The first is Ouk Ket, a Cambodian diplomat who returned to Phnom Penh to help rebuild his war-shattered country in 1977 – a time when it was not yet clear how the newly victorious Khmer Rouge would rule the country. The 30-year-old diplomat, who had served in Africa, had received a typewritten letter from the Democratic Kampuchea embassy in Beijing addressing him as “Beloved Comrade.”
“The Ministry has decided to ask you to come back to Cambodia,” it said.
The letter sent to Ket, a royalist and not a communist, was one of hundreds sent to Cambodian diplomats and intellectuals around the world inviting them to help rebuild their homeland. As Carmichael describes it, the letters seemed benign, but “in truth they were a ruse.”
Targeting “hidden enemies”
The ultra-Maoist Khmer Rouge leaders were convinced at the time that their enemies were hidden everywhere, even within their own ranks.
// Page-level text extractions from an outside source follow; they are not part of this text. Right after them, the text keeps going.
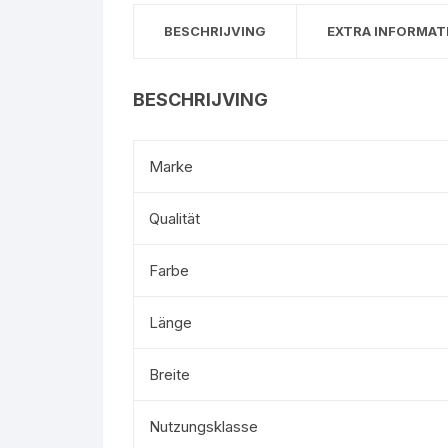
BESCHRIJVING
EXTRA INFORMAT
BESCHRIJVING
Marke
Qualität
Farbe
Länge
Breite
Nutzungsklasse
They murdered everyone they could find who had served the previous government. And now their purges were sweeping through the new communist ruling class.
But Ket didn’t believe the many refugee stories of massacres and slave labor that had begun to reach the outside world. He was convinced that the Khmer Rouge leaders were hard-working patriots. Cambodians wouldn’t kill Cambodians, in Ket’s view.
His view may have seemed naïve, but a number Cambodians living overseas at the time also saw the Khmer Rouge as a potential force for the good of the country. Indeed, until this day, many Cambodians whom I’ve met in Phnom Penh are convinced that a foreign country – China or Vietnam – must have been behind the killings. That view ignores the fact that the Khmer Rouge killed thousands of Vietnamese and many Chinese Cambodians.
Soon after taking power, the Khmer Rouge began targeting people, like Ket, who came from what they considered to bea privileged urban class.
The book’s title “When Clouds Fell From the Sky” refers to a traditional Cambodian saying which evokes the idea of human freedom as well as the city people who supposedly looked down Cambodia’s peasants. According to Carmichael, the Khmer Rouge regarded the country’s city people as automatically suspect.
After capturing Phnom Penh in April, 1975 the Khmer Rouge pushed the entire population of Cambodia’s capital into the countryside. There they were forced to labor in the fields and were tortured and killed if they showed any sign of dissent.
Upon returning to a nearly empty Phnom Penh, Ouk Ket disappeared. It took his family four years to discover that he’d been killed in a prison built to eliminate “traitors.” The last that his family had heard from him was a brief greeting written on a postcard from Beijing, his point of departure for Cambodia.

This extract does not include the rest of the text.